* _EXERCISE INPUTS_
╭──

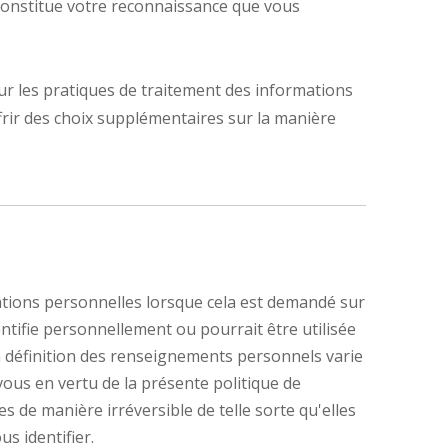
n constitue votre reconnaissance que vous
r les pratiques de traitement des informations
frir des choix supplémentaires sur la manière
ations personnelles lorsque cela est demandé sur
tifie personnellement ou pourrait être utilisée
a définition des renseignements personnels varie
 vous en vertu de la présente politique de
 de manière irréversible de telle sorte qu'elles
s identifier.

╰──

* _WHAT TO WORK ON_
What is needed is the whole listing again, exactly as written, with the images left out.

* _ANSWER AREA_
n constitue votre reconnaissance que vous
r les pratiques de traitement des informations
frir des choix supplémentaires sur la manière
ations personnelles lorsque cela est demandé sur
tifie personnellement ou pourrait être utilisée
a définition des renseignements personnels varie
 vous en vertu de la présente politique de
 de manière irréversible de telle sorte qu'elles
s identifier.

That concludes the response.